* Exercise *
A verbatim reproduction of the lines below, from the line containing "Alfontso XII.aren gobernuaren alde zeudenak." through the line containing "sigurnosni rizik, ali", both ends included, is the whole required output.

==== Data for this exercise

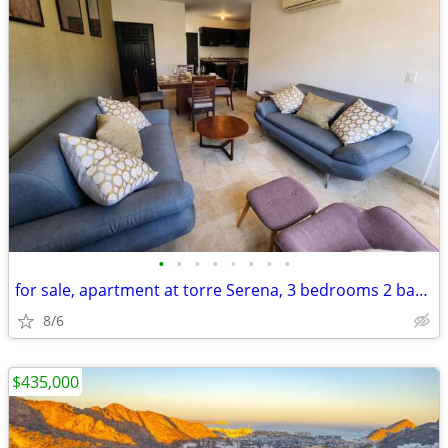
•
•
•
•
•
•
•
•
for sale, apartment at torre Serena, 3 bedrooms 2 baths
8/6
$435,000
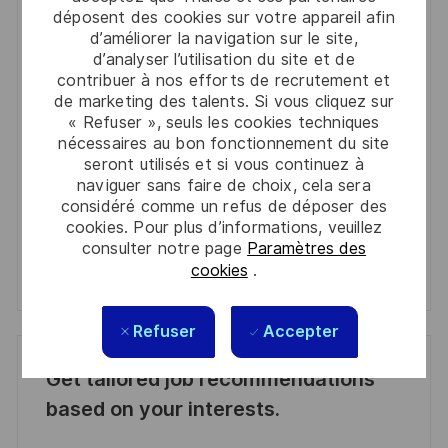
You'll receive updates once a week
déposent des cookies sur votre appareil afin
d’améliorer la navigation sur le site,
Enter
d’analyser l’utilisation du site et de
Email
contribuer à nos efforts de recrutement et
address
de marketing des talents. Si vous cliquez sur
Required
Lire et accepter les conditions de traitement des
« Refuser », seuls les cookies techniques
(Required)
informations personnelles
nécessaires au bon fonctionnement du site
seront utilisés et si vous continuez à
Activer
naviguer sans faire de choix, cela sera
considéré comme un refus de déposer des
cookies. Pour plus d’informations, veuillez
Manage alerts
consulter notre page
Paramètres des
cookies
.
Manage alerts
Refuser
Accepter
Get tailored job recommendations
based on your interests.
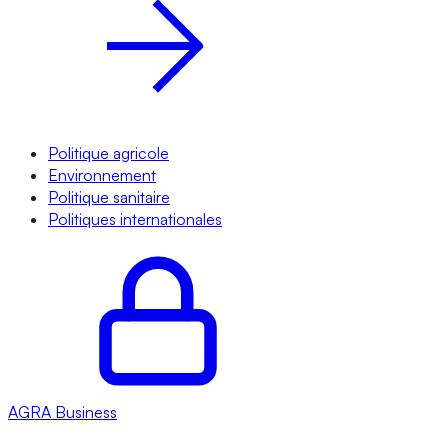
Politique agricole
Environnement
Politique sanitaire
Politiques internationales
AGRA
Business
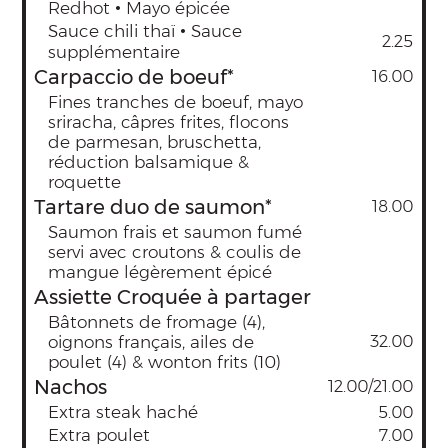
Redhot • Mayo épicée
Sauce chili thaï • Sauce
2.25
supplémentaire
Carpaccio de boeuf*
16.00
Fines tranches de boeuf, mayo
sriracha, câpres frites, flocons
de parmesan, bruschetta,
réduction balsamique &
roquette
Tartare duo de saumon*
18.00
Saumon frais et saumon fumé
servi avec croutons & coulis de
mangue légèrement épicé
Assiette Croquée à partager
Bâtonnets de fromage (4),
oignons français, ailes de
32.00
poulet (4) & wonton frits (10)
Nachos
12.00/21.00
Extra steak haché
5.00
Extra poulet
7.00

========
==== Data for this exercise

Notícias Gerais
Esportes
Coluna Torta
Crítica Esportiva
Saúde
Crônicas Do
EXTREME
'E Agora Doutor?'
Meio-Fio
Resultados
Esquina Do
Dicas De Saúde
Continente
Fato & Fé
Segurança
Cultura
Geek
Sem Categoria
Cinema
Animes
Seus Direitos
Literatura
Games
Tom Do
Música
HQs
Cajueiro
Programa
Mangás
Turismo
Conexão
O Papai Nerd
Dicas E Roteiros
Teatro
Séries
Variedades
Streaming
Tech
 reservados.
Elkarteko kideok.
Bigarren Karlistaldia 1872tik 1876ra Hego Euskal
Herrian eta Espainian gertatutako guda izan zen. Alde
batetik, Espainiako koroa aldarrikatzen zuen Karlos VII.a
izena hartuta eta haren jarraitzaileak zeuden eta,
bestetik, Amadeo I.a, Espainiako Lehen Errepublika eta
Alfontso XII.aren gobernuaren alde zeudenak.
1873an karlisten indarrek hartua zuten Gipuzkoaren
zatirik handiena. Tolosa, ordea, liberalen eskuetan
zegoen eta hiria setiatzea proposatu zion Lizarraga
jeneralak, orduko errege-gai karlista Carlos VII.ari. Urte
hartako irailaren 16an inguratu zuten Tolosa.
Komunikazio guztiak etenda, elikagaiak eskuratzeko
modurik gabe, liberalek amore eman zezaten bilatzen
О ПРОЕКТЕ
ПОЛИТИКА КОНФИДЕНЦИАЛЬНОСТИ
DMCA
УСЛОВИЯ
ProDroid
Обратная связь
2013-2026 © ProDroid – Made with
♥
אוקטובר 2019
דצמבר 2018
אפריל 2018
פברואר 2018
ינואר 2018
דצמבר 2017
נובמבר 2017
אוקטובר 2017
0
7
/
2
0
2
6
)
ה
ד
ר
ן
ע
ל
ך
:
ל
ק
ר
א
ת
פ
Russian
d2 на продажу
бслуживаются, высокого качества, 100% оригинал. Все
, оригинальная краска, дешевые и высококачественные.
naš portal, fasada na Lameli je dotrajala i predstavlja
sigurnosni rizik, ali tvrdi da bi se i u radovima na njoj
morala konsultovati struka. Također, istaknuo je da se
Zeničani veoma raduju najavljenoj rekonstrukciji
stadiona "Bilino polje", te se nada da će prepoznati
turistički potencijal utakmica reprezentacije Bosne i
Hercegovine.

========
==== Data for this exercise

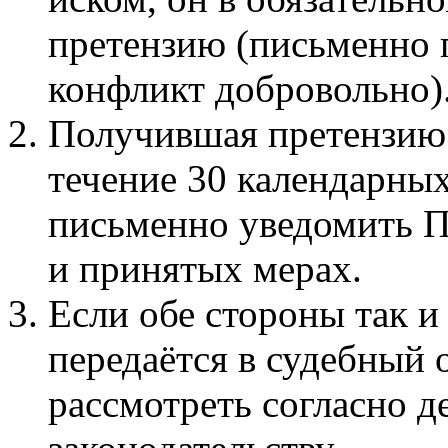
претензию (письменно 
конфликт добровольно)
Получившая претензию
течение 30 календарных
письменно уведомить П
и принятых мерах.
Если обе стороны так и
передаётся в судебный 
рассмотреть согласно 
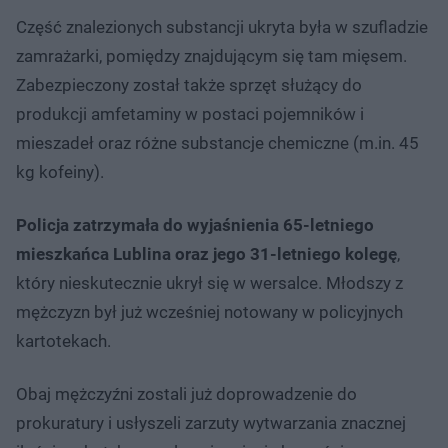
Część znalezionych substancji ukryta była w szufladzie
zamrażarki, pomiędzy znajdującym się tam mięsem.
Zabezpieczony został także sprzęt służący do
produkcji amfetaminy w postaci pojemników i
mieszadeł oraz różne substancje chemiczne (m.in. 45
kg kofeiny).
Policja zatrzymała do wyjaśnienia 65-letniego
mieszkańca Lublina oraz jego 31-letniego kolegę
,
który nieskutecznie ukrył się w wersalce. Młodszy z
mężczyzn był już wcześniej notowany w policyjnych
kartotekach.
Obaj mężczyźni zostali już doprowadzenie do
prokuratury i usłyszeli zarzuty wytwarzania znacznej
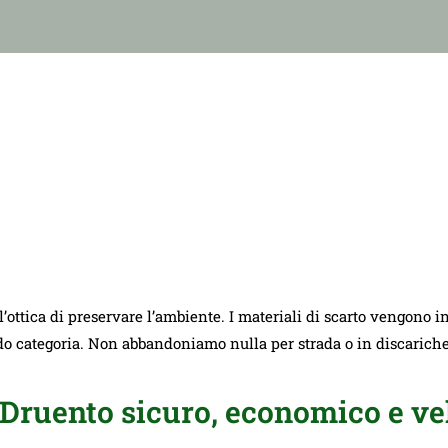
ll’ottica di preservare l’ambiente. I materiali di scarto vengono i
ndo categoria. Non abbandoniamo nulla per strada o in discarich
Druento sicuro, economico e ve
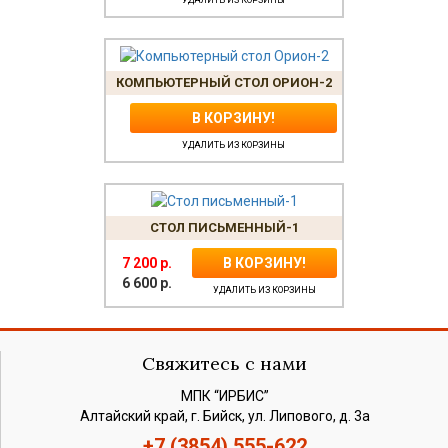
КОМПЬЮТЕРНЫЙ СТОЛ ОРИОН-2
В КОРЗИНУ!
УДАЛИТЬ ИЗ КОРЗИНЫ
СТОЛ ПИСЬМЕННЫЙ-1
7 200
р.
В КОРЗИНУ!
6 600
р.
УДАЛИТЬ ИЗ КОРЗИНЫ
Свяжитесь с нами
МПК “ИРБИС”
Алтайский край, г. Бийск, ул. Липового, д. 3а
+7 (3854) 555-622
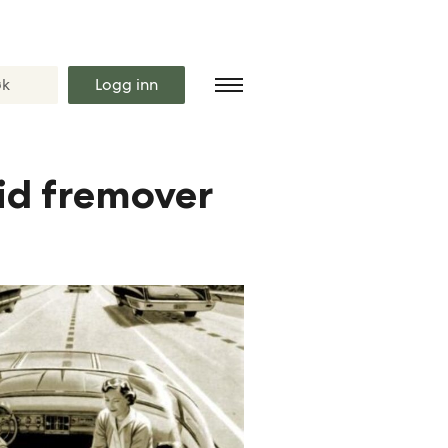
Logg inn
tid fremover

========

* Solution *
Alfontso XII.aren gobernuaren alde zeudenak.
1873an karlisten indarrek hartua zuten Gipuzkoaren
zatirik handiena. Tolosa, ordea, liberalen eskuetan
zegoen eta hiria setiatzea proposatu zion Lizarraga
jeneralak, orduko errege-gai karlista Carlos VII.ari. Urte
hartako irailaren 16an inguratu zuten Tolosa.
Komunikazio guztiak etenda, elikagaiak eskuratzeko
modurik gabe, liberalek amore eman zezaten bilatzen
О ПРОЕКТЕ
ПОЛИТИКА КОНФИДЕНЦИАЛЬНОСТИ
DMCA
УСЛОВИЯ
ProDroid
Обратная связь
2013-2026 © ProDroid – Made with
♥
אוקטובר 2019
דצמבר 2018
אפריל 2018
פברואר 2018
ינואר 2018
דצמבר 2017
נובמבר 2017
אוקטובר 2017
0
7
/
2
0
2
6
)
ה
ד
ר
ן
ע
ל
ך
:
ל
ק
ר
א
ת
פ
Russian
d2 на продажу
бслуживаются, высокого качества, 100% оригинал. Все
, оригинальная краска, дешевые и высококачественные.
naš portal, fasada na Lameli je dotrajala i predstavlja
sigurnosni rizik, ali tvrdi da bi se i u radovima na njoj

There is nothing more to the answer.